**Work to be completed:** Output every entry exactly as written, skipping any pictures.

**Information provided:**
........

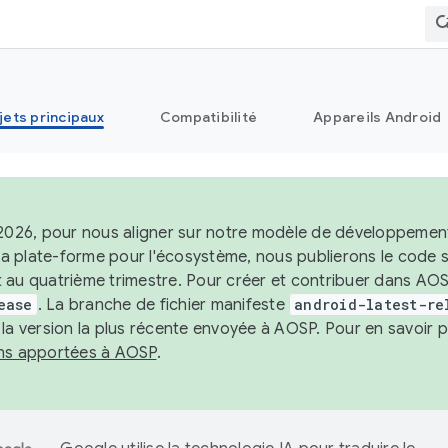
jets principaux
Compatibilité
Appareils Android
 2026, pour nous aligner sur notre modèle de développement 
e la plate-forme pour l'écosystème, nous publierons le code
 au quatrième trimestre. Pour créer et contribuer dans AOSP
ease
. La branche de fichier manifeste
android-latest-re
 la version la plus récente envoyée à AOSP. Pour en savoir p
ons apportées à AOSP
.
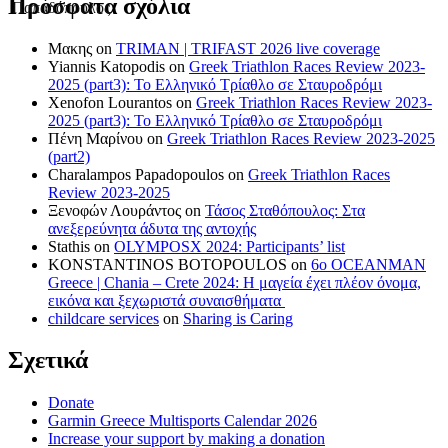
Πρόσφατα σχόλια
Μακης
on
TRIMAN | TRIFAST 2026 live coverage
Yiannis Katopodis
on
Greek Triathlon Races Review 2023-
2025 (part3): Το Ελληνικό Τρίαθλο σε Σταυροδρόμι
Xenofon Lourantos
on
Greek Triathlon Races Review 2023-
2025 (part3): Το Ελληνικό Τρίαθλο σε Σταυροδρόμι
Πένη Μαρίνου
on
Greek Triathlon Races Review 2023-2025
(part2)
Charalampos Papadopoulos
on
Greek Triathlon Races
Review 2023-2025
Ξενοφών Λουράντος
on
Τάσος Σταθόπουλος: Στα
ανεξερεύνητα άδυτα της αντοχής
Stathis
on
OLYMPOSX 2024: Participants’ list
KONSTANTINOS BOTOPOULOS
on
6ο OCEANMAN
Greece | Chania – Crete 2024: Η μαγεία έχει πλέον όνομα,
εικόνα και ξεχωριστά συναισθήματα
childcare services
on
Sharing is Caring
Σχετικά
Donate
Garmin Greece Multisports Calendar 2026
Increase your support by making a donation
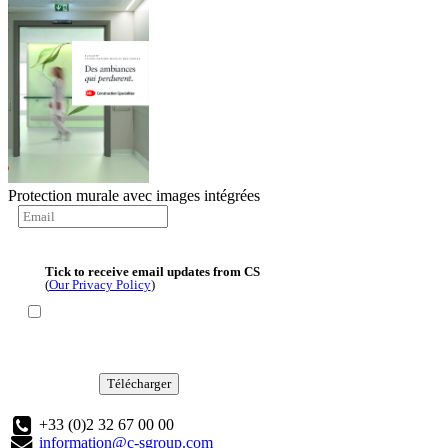
Protection murale avec images intégrées
Tick to receive email updates from CS
(
Our Privacy Policy
)
Télécharger
+33 (0)2 32 67 00 00
information@c-sgroup.com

........

**Solution for this task:**
jets principaux
Compatibilité
Appareils Android
 2026, pour nous aligner sur notre modèle de développement 
e la plate-forme pour l'écosystème, nous publierons le code
 au quatrième trimestre. Pour créer et contribuer dans AOSP
ease
. La branche de fichier manifeste
android-latest-re
 la version la plus récente envoyée à AOSP. Pour en savoir p
ons apportées à AOSP
.
Πρόσφατα σχόλια
Μακης
on
TRIMAN | TRIFAST 2026 live coverage
Yiannis Katopodis
on
Greek Triathlon Races Review 2023-
2025 (part3): Το Ελληνικό Τρίαθλο σε Σταυροδρόμι
Xenofon Lourantos
on
Greek Triathlon Races Review 2023-
2025 (part3): Το Ελληνικό Τρίαθλο σε Σταυροδρόμι
Πένη Μαρίνου
on
Greek Triathlon Races Review 2023-2025
(part2)
Charalampos Papadopoulos
on
Greek Triathlon Races
Review 2023-2025
Ξενοφών Λουράντος
on
Τάσος Σταθόπουλος: Στα
ανεξερεύνητα άδυτα της αντοχής
Stathis
on
OLYMPOSX 2024: Participants’ list
KONSTANTINOS BOTOPOULOS
on
6ο OCEANMAN
Greece | Chania – Crete 2024: Η μαγεία έχει πλέον όνομα,
εικόνα και ξεχωριστά συναισθήματα
childcare services
on
Sharing is Caring
Σχετικά
Donate
Garmin Greece Multisports Calendar 2026
Increase your support by making a donation
Protection murale avec images intégrées
Tick to receive email updates from CS
(
Our Privacy Policy
)
Télécharger
+33 (0)2 32 67 00 00
information@c-sgroup.com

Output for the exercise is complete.